I have commented at length on the provisions of the UAE FAL both in anticipation of and after its adoption over the course of 2018. Attentive readers will recall that I have not shied away from venting my scepticism about what most commentators heralded as a sea change of the UAE arbitration law and the commencement of a new era of UAE-seated arbitrations. A careful look at the provisions of the UAE FAL reveals that in their majority, they codify existing case law precedent introduced under the former UAE Arbitration Chapter, that is Articles 203 to 218 of the UAE Civil Procedures Code (CPC), which, for their part, have been repealed by the UAE FAL. Such provisions include the kompetenz-kompetenz of arbitral tribunals, the separability of arbitration agreements and party autonomy. Importantly, the principle of party autonomy pervades most provisions of the UAE FAL and conditions almost all curial interventions of the UAE courts. As a corollary, in true UNCITRAL Model Law tradition, intervention by the curial courts, other than to support the arbitration process, is kept to an absolute minimum. This is undoubtedly laudable and a move in the right direction.

Despite the general euphoria that accompanied the adoption of the new law, some of its provisions prolonged previous, unwelcome arbitration practice; some created new procedural obstacles that did not exist before. An example of the former is the requirement of a special power of attorney to submit to arbitration, which survives in the capacity requirement in the shape of Article 4 of the UAE FAL. An example of the latter is the requirement that an award expressly list the nationality of each arbitrator, hence adding to the list of content requirements that need to feature in an award to ensure its enforceability. As regards the issue of capacity more specifically, it comes as a surprise (if not a shock) that the UAE courts have reportedly given a rather strict reading to Article 4 of the new law, discarding the more recent case law precedent that had given rise to the apparent authority doctrine under the UAE Arbitration Chapter (see Palm Jebel Ali LLC v Alan Stenet; Middle East for Development LLC v Safar Real Estate Investments LLC; and Al-Firjan LLC v JNR Development Limited). This, no doubt, is a move in the wrong direction and will hopefully remain an isolated instance of judicial error. That said, some more recent case law precedent suggests that under the new law the UAE courts are moving away from qualifying arbitration as an exceptional means of dispute resolution (in digression from the fundamental right to resort to court) (see Case No. 8/2018, ruling of the Dubai Court of Appeal of 16 January 2019), but only time will tell whether such an approach will ultimately erode the requirement for a special authority to bind to arbitration.

On a much more positive note, the UAE courts have followed the enhanced regime for enforcement of arbitral awards introduced by the new law. Since adoption of the new law, there have been consistent reports confirming the swift issuance of orders for enforcement of domestic awards by the competent court of appeal (see Case No. 6/2018, Chief Justice, Dubai Courts, 31st October 2018, unpublished and Case No. 9/2018, Chief Justice, Dubai Courts, 17 September 2018, unpublished). The courts appear to comply with the short timeline of 60 days for issuance of an order for enforcement.

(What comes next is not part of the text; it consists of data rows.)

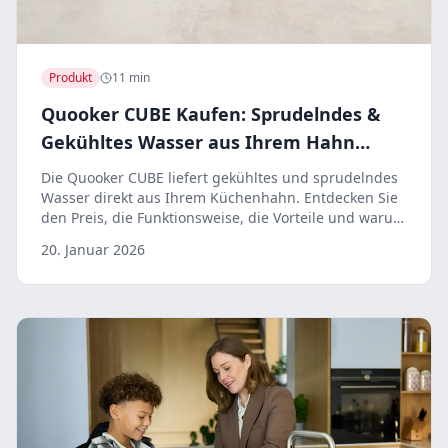
Produkt
11 min
Quooker CUBE Kaufen: Sprudelndes &
Gekühltes Wasser aus Ihrem Hahn
(2026)
Die Quooker CUBE liefert gekühltes und sprudelndes
Wasser direkt aus Ihrem Küchenhahn. Entdecken Sie
den Preis, die Funktionsweise, die Vorteile und warum
sie ein Gamechanger für Ihre Küche ist.
20. Januar 2026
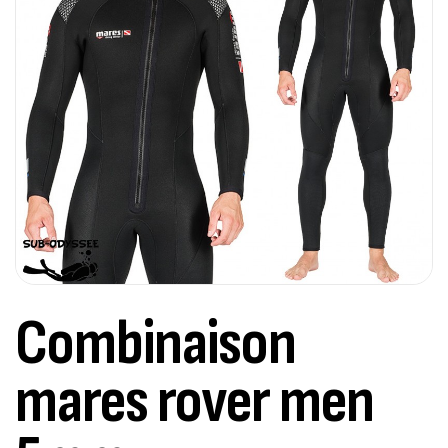
Combinaison
mares rover men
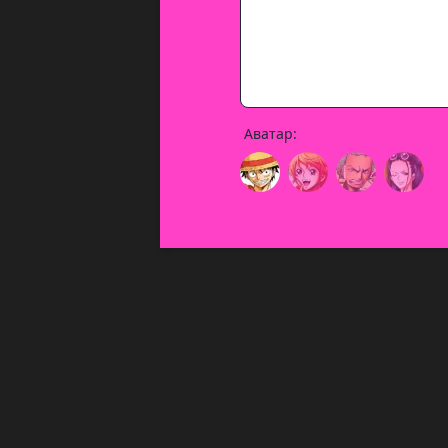
Аватар:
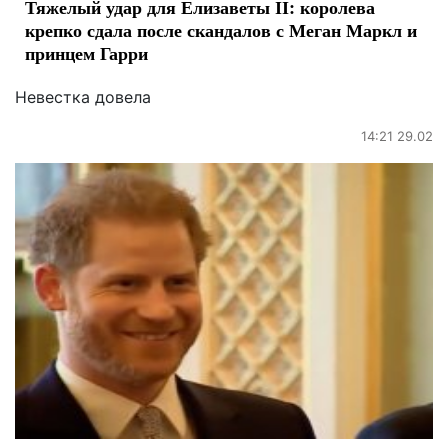
Тяжелый удар для Елизаветы ІІ: королева
крепко сдала после скандалов с Меган Маркл и
принцем Гарри
Невестка довела
14:21 29.02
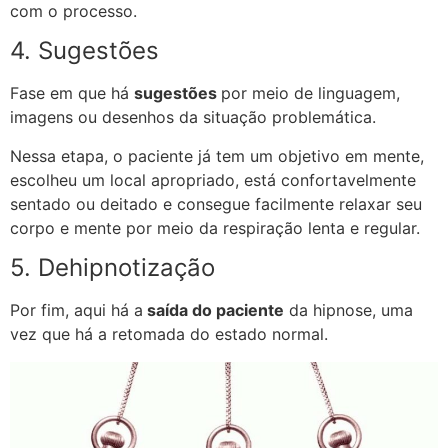
com o processo.
4. Sugestões
Fase em que há
sugestões
por meio de linguagem,
imagens ou desenhos da situação problemática.
Nessa etapa, o paciente já tem um objetivo em mente,
escolheu um local apropriado, está confortavelmente
sentado ou deitado e consegue facilmente relaxar seu
corpo e mente por meio da respiração lenta e regular.
5. Dehipnotização
Por fim, aqui há a
saída do paciente
da hipnose, uma
vez que há a retomada do estado normal.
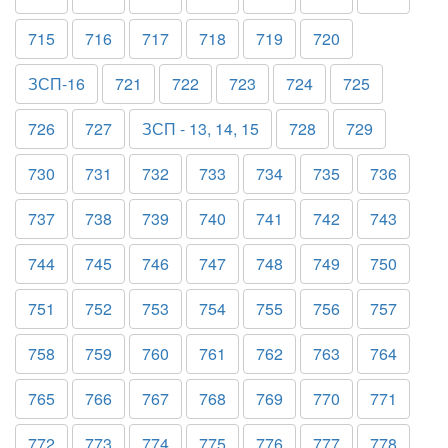
715
716
717
718
719
720
ЗСП-16
721
722
723
724
725
726
727
ЗСП - 13, 14, 15
728
729
730
731
732
733
734
735
736
737
738
739
740
741
742
743
744
745
746
747
748
749
750
751
752
753
754
755
756
757
758
759
760
761
762
763
764
765
766
767
768
769
770
771
772
773
774
775
776
777
778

In a similar vein, the UAE courts are reported to have welcomed the enforcement of foreign awards. Some readers might recall that there was some initial controversy on the question as to whether the regime set out in the UAE FAL would also apply to foreign awards. This question has now settled in favour of the application of a new regime adopted by Cabinet Decision No. 57 of 2018 (in relation to the Executive Regulation of the UAE Civil Procedures Law, 9 December 2018), which entered into force on 16 February 2019. It repeals Articles 235 to 238 CPC and introduces a new set of rules for the enforcement of foreign awards.

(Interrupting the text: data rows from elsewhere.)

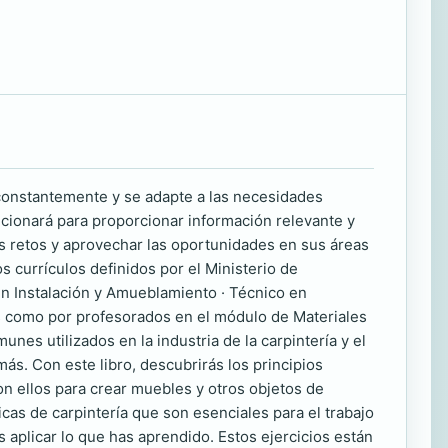
 constantemente y se adapte a las necesidades
ucionará para proporcionar información relevante y
os retos y aprovechar las oportunidades en sus áreas
s currículos definidos por el Ministerio de
 en Instalación y Amueblamiento · Técnico en
dos como por profesorados en el módulo de Materiales
es utilizados en la industria de la carpintería y el
. Con este libro, descubrirás los principios
on ellos para crear muebles y otros objetos de
cas de carpintería que son esenciales para el trabajo
s aplicar lo que has aprendido. Estos ejercicios están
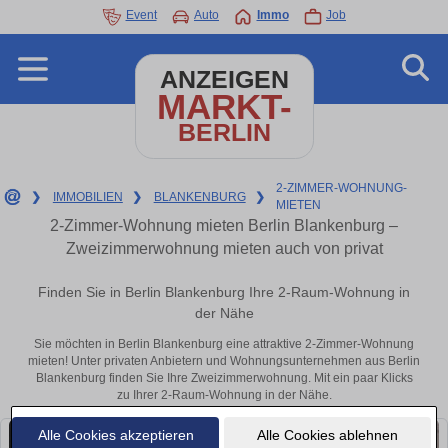
Event
Auto
Immo
Job
ANZEIGEN
MARKT-
BERLIN
2-ZIMMER-WOHNUNG-
❯
IMMOBILIEN
❯
BLANKENBURG
❯
MIETEN
2-Zimmer-Wohnung mieten Berlin Blankenburg –
Zweizimmerwohnung mieten auch von privat
Finden Sie in Berlin Blankenburg Ihre 2-Raum-Wohnung in
der Nähe
Sie möchten in Berlin Blankenburg eine attraktive 2-Zimmer-Wohnung
mieten! Unter privaten Anbietern und Wohnungsunternehmen aus Berlin
Blankenburg finden Sie Ihre Zweizimmerwohnung. Mit ein paar Klicks
zu Ihrer 2-Raum-Wohnung in der Nähe.
Alle Cookies akzeptieren
Alle Cookies ablehnen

The wording of the new provisions (see Articles 85 to 88, Cabinet Decision No. 57 of 2018) closely resembles the corresponding (now repealed) provisions of the CPC, which confirms the continued application of the principle of reciprocity and the continued prevalence of international enforcement instruments that bind the UAE (including the New York Convention). Applications for enforcement of foreign awards are now directly heard by the execution judge, who issues an order for enforcement in no more than three days (see Article 85(2), Cabinet Decision No. 57 of 2018). That order is enforceable with immediate effect (see Article 78, Cabinet Decision No. 57 of 2018, which provides that “[i]mmediate enforcement shall be mandatory by operation of the law in any of the following cases: … D. Orders delivered on petitions…”. For the avoidance of doubt, the application for enforcement of a foreign arbitral award takes the form of a petition; see Article 85(2).) In essence, therefore, the cabinet decision introduces a procedural regime for the expedited enforcement of foreign arbitral awards. Again, insider circles confirm that the new regime for the enforcement of foreign awards works well and is implemented by the judges of the court of appeal to the letter.

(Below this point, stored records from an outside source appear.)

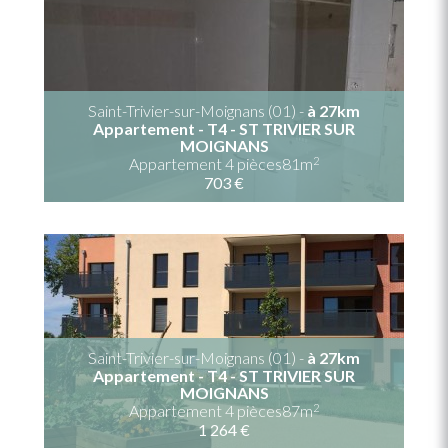
Saint-Trivier-sur-Moignans (01) -
à 27km
Appartement - T4 - ST TRIVIER SUR
MOIGNANS
2
Appartement 4 pièces81m
703 €
Saint-Trivier-sur-Moignans (01) -
à 27km
Appartement - T4 - ST TRIVIER SUR
MOIGNANS
2
Appartement 4 pièces87m
1 264 €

Without prejudice to the achievements that have been made by the UAE FAL within the context of enforcement, by far the greatest innovation is the introduction of electronic communication across the new law. Witnesses may testify electronically, that is via video-conference. Arbitrators are allowed to deliberate by electronic means of communication, such as telephone or email (there being no need for them to meet in person for deliberations). They are even allowed to issue awards electronically, which in turn must mean that awards will no longer be required to be signed on each individual page (as used to be the case under the former UAE Arbitration Chapter). This latter innovation goes hand in glove with Article 41(6) of the new law, according to which awards are deemed signed and issued at the seat of the arbitration. So, there is no longer a requirement for foreign arbitrators to travel to the UAE for signature of the award to ensure that it qualifies for domestic enforcement. Against this background, following adoption of the new law, UAE-seated arbitrations have become perceptibly more relaxed.

It remains to be seen how the new law will change arbitration practice in the UAE over time. Suffice it to say that, for now, the UAE FAL has changed the face of UAE-seated arbitrations in some important respects. However, only practice will tell how deep-seated these changes really are.